Content starts
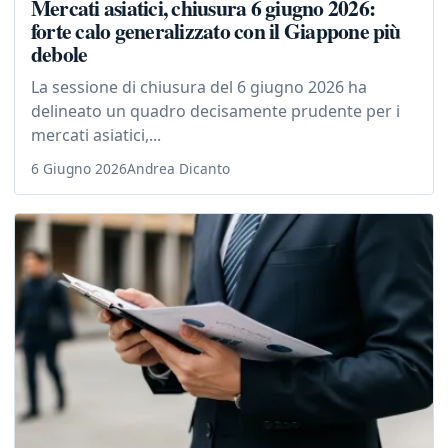
Mercati asiatici, chiusura 6 giugno 2026:
forte calo generalizzato con il Giappone più
debole
La sessione di chiusura del 6 giugno 2026 ha
delineato un quadro decisamente prudente per i
mercati asiatici,...
6 Giugno 2026
Andrea Dicanto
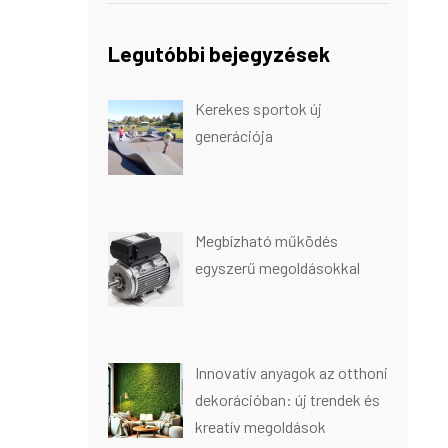
Legutóbbi bejegyzések
Kerekes sportok új
generációja
Megbízható működés
egyszerű megoldásokkal
Innovatív anyagok az otthoni
dekorációban: új trendek és
kreatív megoldások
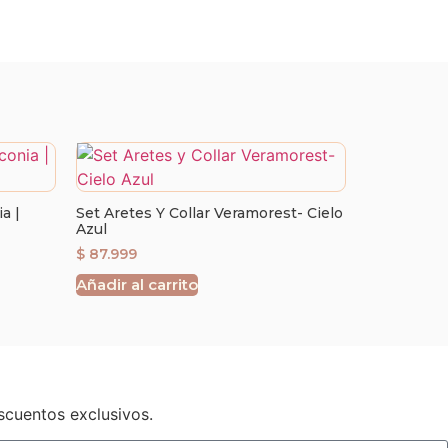
a |
Set Aretes Y Collar Veramorest- Cielo
Azul
$
87.999
Añadir al carrito
scuentos exclusivos.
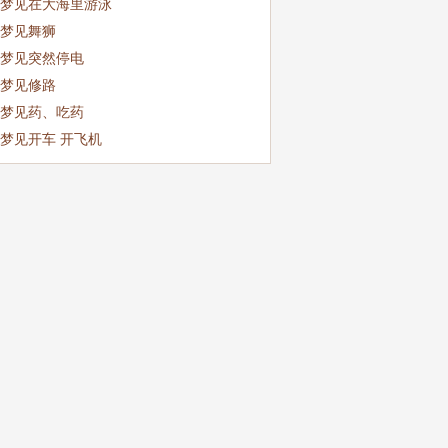
梦见在大海里游泳
梦见舞狮
梦见突然停电
梦见修路
梦见药、吃药
梦见开车 开飞机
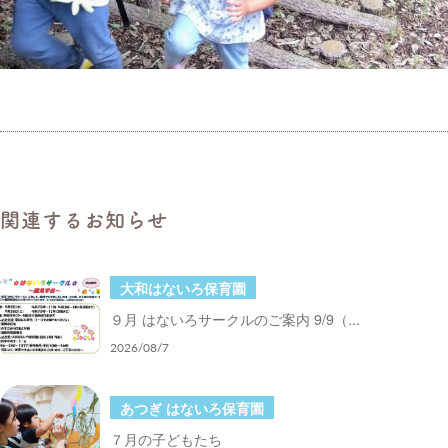
関連するお知らせ
大和はないろ保育園
９月 はないろサークルのご案内 9/9（...
2026/08/7
あつぎ はないろ保育園
７月の子どもたち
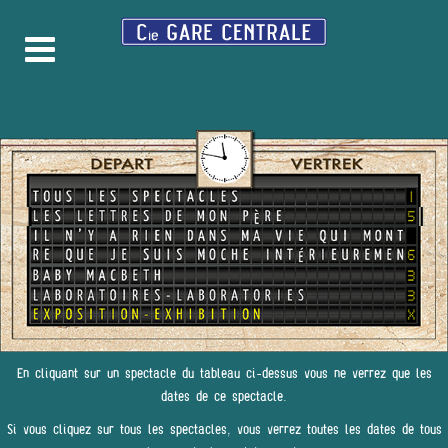
En cliquant sur un spectacle du tableau ci-dessus vous ne verrez que les
dates de ce spectacle.
Si vous cliquez sur tous les spectacles, vous verrez toutes les dates de tous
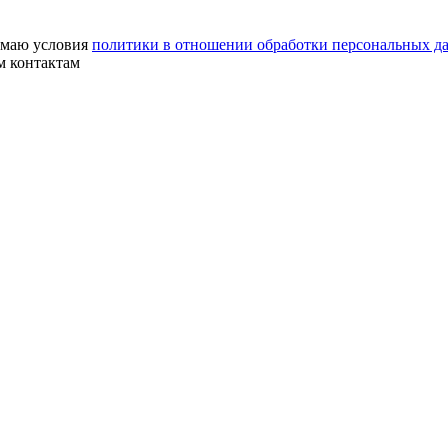
маю условия
политики в отношении обработки персональных д
м контактам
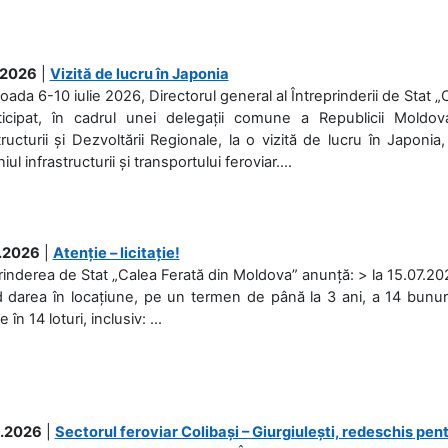
.2026
|
Vizită de lucru în Japonia
ioada 6-10 iulie 2026, Directorul general al Întreprinderii de Stat 
ticipat, în cadrul unei delegații comune a Republicii Moldova
tructurii și Dezvoltării Regionale, la o vizită de lucru în Japonia,
l infrastructurii și transportului feroviar....
.2026
|
Atenție – licitație!
rinderea de Stat „Calea Ferată din Moldova” anunță: > la 15.07.2026
d darea în locațiune, pe un termen de până la 3 ani, a 14 bunuri
în 14 loturi, inclusiv: ...
.2026
|
Sectorul feroviar Colibași – Giurgiulești, redeschis pent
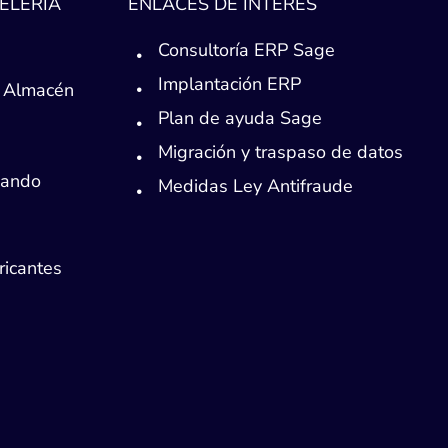
ELERÍA
ENLACES DE INTERÉS
Consultoría ERP Sage
Implantación ERP
 Almacén
Plan de ayuda Sage
Migración y traspaso de datos
Mando
Medidas Ley Antifraude
ricantes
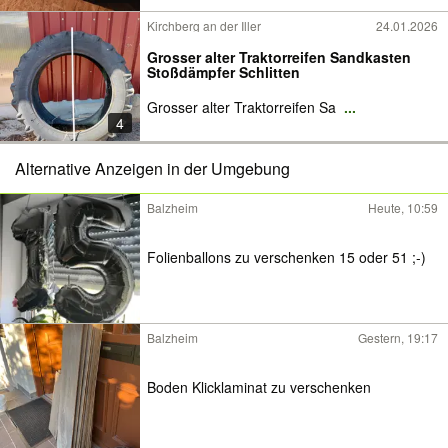
Kirchberg an der Iller
24.01.2026
Grosser alter Traktorreifen Sandkasten
Stoßdämpfer Schlitten
Grosser alter Traktorreifen Sa
...
4
Alternative Anzeigen in der Umgebung
Balzheim
Heute, 10:59
Folienballons zu verschenken 15 oder 51 ;-)
Balzheim
Gestern, 19:17
Boden Klicklaminat zu verschenken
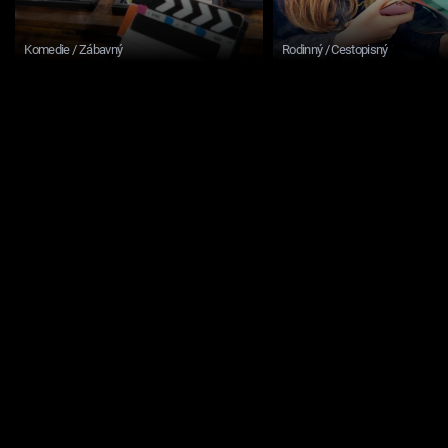
Komedie / Zábavný
Rodinný / Cestopisný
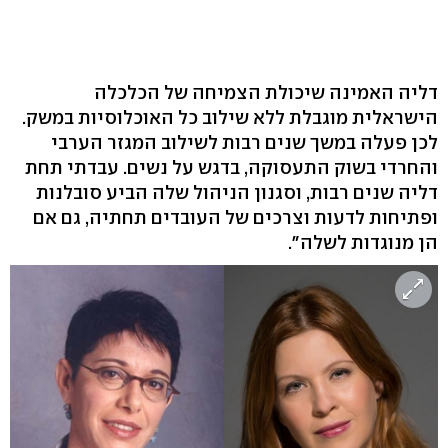
דליה האמינה שיכולת הצמיחה של הכלכלה
הישראלית מוגבלת ללא שילוב כל האוכלוסיות במשק.
לכן פעלה במשך שנים רבות לשילוב המגזר הערבי
והחרדי בשוק התעסוקה, בדגש על נשים. עבדתי תחת
דליה שנים רבות, וסגנון הניהול שלה הביע סובלנות
ופתיחות לדעות וצרכים של העובדים תחתיה, גם אם
הן מנוגדות לשלה".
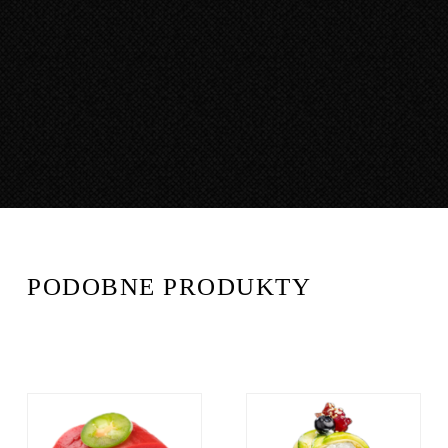
PODOBNE PRODUKTY
DODAJ DO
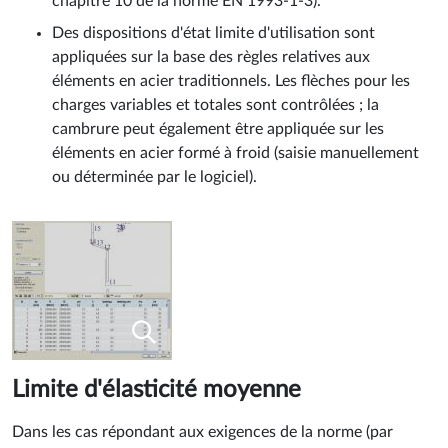
chapitre 10 de la norme EN 1993-1-3).
Des dispositions d'état limite d'utilisation sont
appliquées sur la base des règles relatives aux
éléments en acier traditionnels. Les flèches pour les
charges variables et totales sont contrôlées ; la
cambrure peut également être appliquée sur les
éléments en acier formé à froid (saisie manuellement
ou déterminée par le logiciel).
Limite d'élasticité moyenne
Dans les cas répondant aux exigences de la norme (par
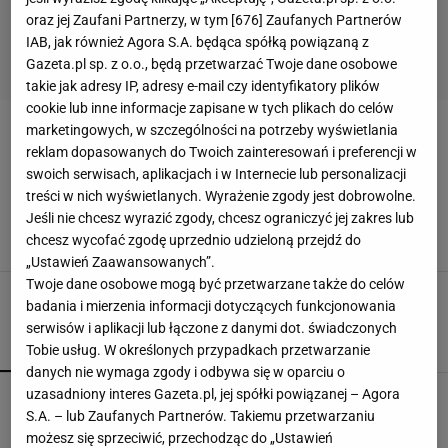
oraz jej Zaufani Partnerzy, w tym [
676
] Zaufanych Partnerów
IAB, jak również Agora S.A. będąca spółką powiązaną z
Gazeta.pl sp. z o.o., będą przetwarzać Twoje dane osobowe
takie jak adresy IP, adresy e-mail czy identyfikatory plików
cookie lub inne informacje zapisane w tych plikach do celów
marketingowych, w szczególności na potrzeby wyświetlania
DEKORACJE NA WIELKANOC
reklam dopasowanych do Twoich zainteresowań i preferencji w
swoich serwisach, aplikacjach i w Internecie lub personalizacji
Pisanki na 10 sposobów. Pomysły na pisanki
treści w nich wyświetlanych. Wyrażenie zgody jest dobrowolne.
DIY - zrób to sam
Jeśli nie chcesz wyrazić zgody, chcesz ograniczyć jej zakres lub
DEKORACJE NA WIELKANOC
DEKORACJE WIELKANOCNE
DIY
chcesz wycofać zgodę uprzednio udzieloną przejdź do
JAJKA NA WIELKANOC OZDOBY
„Ustawień Zaawansowanych”.
Twoje dane osobowe mogą być przetwarzane także do celów
badania i mierzenia informacji dotyczących funkcjonowania
serwisów i aplikacji lub łączone z danymi dot. świadczonych
POPULARNE
NAJNOWSZE
Tobie usług. W określonych przypadkach przetwarzanie
danych nie wymaga zgody i odbywa się w oparciu o
uzasadniony interes Gazeta.pl, jej spółki powiązanej – Agora
Kompaktowa bieżnia do małego mieszkania.
Ten sprzęt mieści się pod łóżko
S.A. – lub Zaufanych Partnerów. Takiemu przetwarzaniu
możesz się sprzeciwić, przechodząc do „Ustawień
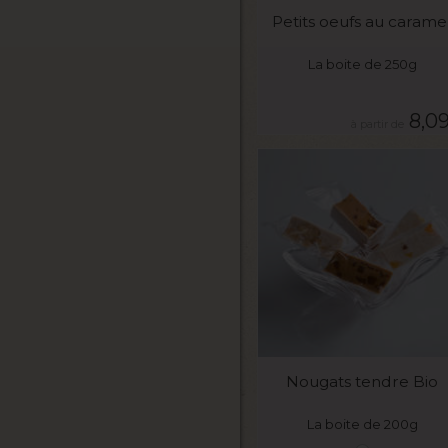
Petits oeufs au carame
La boite de 250g
8,0
VOIR LE PRODUIT
Nougats tendre Bio
La boite de 200g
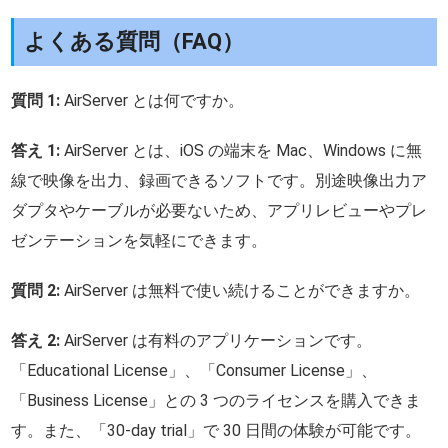
よくある質問（FAQ）
質問 1:
AirServer とは何ですか。
答え 1:
AirServer とは、iOS の端末を Mac、Windows に無
線で映像を出力、録画できるソフトです。別途映像出力ア
ダプタやケーブルが必要ないため、アプリレビューやプレ
ゼンテーションを気軽にできます。
質問 2:
AirServer は無料で使い続けることができますか。
答え 2:
AirServer は有料のアプリケーションです。
「Educational License」、「Consumer License」、
「Business License」との 3 つのライセンスを購入できま
す。また、「30-day trial」で 30 日間の体験が可能です。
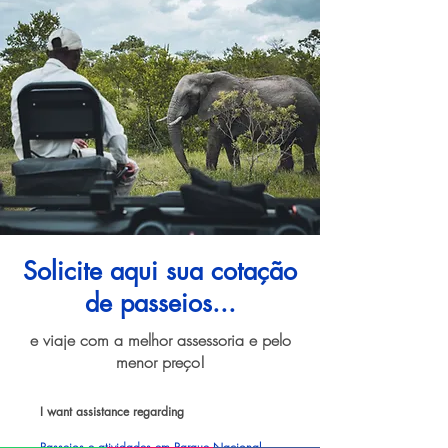
Solicite aqui sua cotação
de passeios...
e viaje com a melhor assessoria e pelo
menor preço!
I want assistance regarding
Passeios e atividades em Parque Nacional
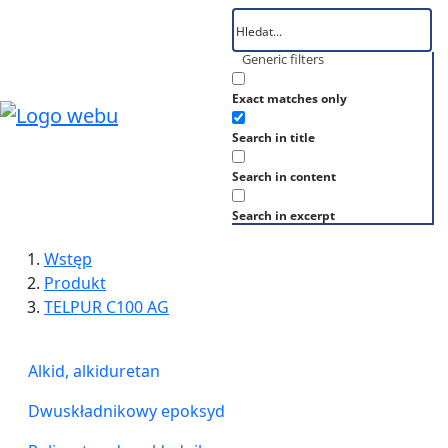
Generic filters
Exact matches only
Search in title
Search in content
Search in excerpt
Wstęp
Produkt
TELPUR C100 AG
Alkid, alkiduretan
Dwuskładnikowy epoksyd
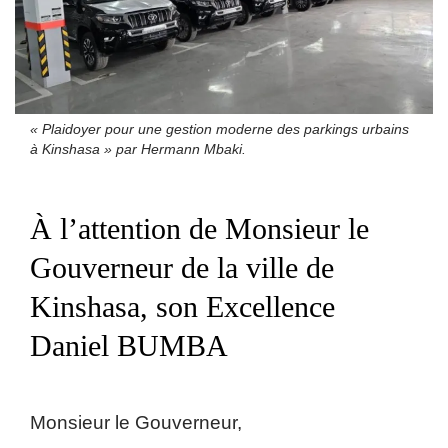
« Plaidoyer pour une gestion moderne des parkings urbains
à Kinshasa » par Hermann Mbaki.
À l’attention de Monsieur le
Gouverneur de la ville de
Kinshasa, son Excellence
Daniel BUMBA
Monsieur le Gouverneur,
Content ends
Assignment:
Transcribe the whole listing exactly. Pictures stay out of your copy.

Answer to this exercise:
Mercati asiatici, chiusura 6 giugno 2026:
forte calo generalizzato con il Giappone più
debole
La sessione di chiusura del 6 giugno 2026 ha
delineato un quadro decisamente prudente per i
mercati asiatici,...
6 Giugno 2026
Andrea Dicanto
Legutóbbi bejegyzések
Kerekes sportok új
generációja
Megbízható működés
egyszerű megoldásokkal
Innovatív anyagok az otthoni
dekorációban: új trendek és
kreatív megoldások
a |
Set Aretes Y Collar Veramorest- Cielo
Azul
$
87.999
Añadir al carrito
scuentos exclusivos.
梦见在大海里游泳
梦见舞狮
梦见突然停电
梦见修路
梦见药、吃药
梦见开车 开飞机
関連するお知らせ
大和はないろ保育園
９月 はないろサークルのご案内 9/9（...
2026/08/7
あつぎ はないろ保育園
７月の子どもたち
En cliquant sur un spectacle du tableau ci-dessus vous ne verrez que les
dates de ce spectacle.
Si vous cliquez sur tous les spectacles, vous verrez toutes les dates de tous
маю условия
политики в отношении обработки персональных д
м контактам
.2026
|
Vizită de lucru în Japonia
ioada 6-10 iulie 2026, Directorul general al Întreprinderii de Stat 
ticipat, în cadrul unei delegații comune a Republicii Moldova
tructurii și Dezvoltării Regionale, la o vizită de lucru în Japonia,
l infrastructurii și transportului feroviar....
.2026
|
Atenție – licitație!
rinderea de Stat „Calea Ferată din Moldova” anunță: > la 15.07.2026
d darea în locațiune, pe un termen de până la 3 ani, a 14 bunuri
în 14 loturi, inclusiv: ...
.2026
|
Sectorul feroviar Colibași – Giurgiulești, redeschis pent
ELERÍA
ENLACES DE INTERÉS
Consultoría ERP Sage
Implantación ERP
 Almacén
Plan de ayuda Sage
Migración y traspaso de datos
Mando
Medidas Ley Antifraude
ricantes
Kirchberg an der Iller
24.01.2026
Grosser alter Traktorreifen Sandkasten
Stoßdämpfer Schlitten
Grosser alter Traktorreifen Sa
...
4
Alternative Anzeigen in der Umgebung
Balzheim
Heute, 10:59
Folienballons zu verschenken 15 oder 51 ;-)
Balzheim
Gestern, 19:17
Boden Klicklaminat zu verschenken
Komedie / Zábavný
Rodinný / Cestopisný
דליה האמינה שיכולת הצמיחה של הכלכלה
הישראלית מוגבלת ללא שילוב כל האוכלוסיות במשק.
לכן פעלה במשך שנים רבות לשילוב המגזר הערבי
והחרדי בשוק התעסוקה, בדגש על נשים. עבדתי תחת
דליה שנים רבות, וסגנון הניהול שלה הביע סובלנות
ופתיחות לדעות וצרכים של העובדים תחתיה, גם אם
הן מנוגדות לשלה".
PODOBNE PRODUKTY
DODAJ DO
chapitre 10 de la norme EN 1993-1-3).
Des dispositions d'état limite d'utilisation sont
appliquées sur la base des règles relatives aux
éléments en acier traditionnels. Les flèches pour les
charges variables et totales sont contrôlées ; la
cambrure peut également être appliquée sur les
éléments en acier formé à froid (saisie manuellement
ou déterminée par le logiciel).
Limite d'élasticité moyenne
Dans les cas répondant aux exigences de la norme (par
oraz jej Zaufani Partnerzy, w tym [
676
] Zaufanych Partnerów
IAB, jak również Agora S.A. będąca spółką powiązaną z
Gazeta.pl sp. z o.o., będą przetwarzać Twoje dane osobowe
takie jak adresy IP, adresy e-mail czy identyfikatory plików
cookie lub inne informacje zapisane w tych plikach do celów
marketingowych, w szczególności na potrzeby wyświetlania
DEKORACJE NA WIELKANOC
reklam dopasowanych do Twoich zainteresowań i preferencji w
swoich serwisach, aplikacjach i w Internecie lub personalizacji
Pisanki na 10 sposobów. Pomysły na pisanki
treści w nich wyświetlanych. Wyrażenie zgody jest dobrowolne.
DIY - zrób to sam
Jeśli nie chcesz wyrazić zgody, chcesz ograniczyć jej zakres lub
DEKORACJE NA WIELKANOC
DEKORACJE WIELKANOCNE
DIY
chcesz wycofać zgodę uprzednio udzieloną przejdź do
JAJKA NA WIELKANOC OZDOBY
„Ustawień Zaawansowanych”.
Twoje dane osobowe mogą być przetwarzane także do celów
badania i mierzenia informacji dotyczących funkcjonowania
serwisów i aplikacji lub łączone z danymi dot. świadczonych
POPULARNE
NAJNOWSZE
Tobie usług. W określonych przypadkach przetwarzanie
danych nie wymaga zgody i odbywa się w oparciu o
uzasadniony interes Gazeta.pl, jej spółki powiązanej – Agora
Kompaktowa bieżnia do małego mieszkania.
Ten sprzęt mieści się pod łóżko
S.A. – lub Zaufanych Partnerów. Takiemu przetwarzaniu
możesz się sprzeciwić, przechodząc do „Ustawień
Petits oeufs au carame
La boite de 250g
8,0
VOIR LE PRODUIT
Nougats tendre Bio
La boite de 200g
よくある質問（FAQ）
質問 1:
AirServer とは何ですか。
答え 1:
AirServer とは、iOS の端末を Mac、Windows に無
線で映像を出力、録画できるソフトです。別途映像出力ア
ダプタやケーブルが必要ないため、アプリレビューやプレ
ゼンテーションを気軽にできます。
質問 2:
AirServer は無料で使い続けることができますか。
答え 2:
AirServer は有料のアプリケーションです。
「Educational License」、「Consumer License」、
「Business License」との 3 つのライセンスを購入できま
す。また、「30-day trial」で 30 日間の体験が可能です。
Solicite aqui sua cotação
de passeios...
e viaje com a melhor assessoria e pelo
menor preço!
I want assistance regarding
Passeios e atividades em Parque Nacional
Generic filters
Exact matches only
Search in title
Search in content
Search in excerpt
Wstęp
Produkt
TELPUR C100 AG
Alkid, alkiduretan
Dwuskładnikowy epoksyd
« Plaidoyer pour une gestion moderne des parkings urbains
à Kinshasa » par Hermann Mbaki.
À l’attention de Monsieur le
Gouverneur de la ville de
Kinshasa, son Excellence
Daniel BUMBA
Monsieur le Gouverneur,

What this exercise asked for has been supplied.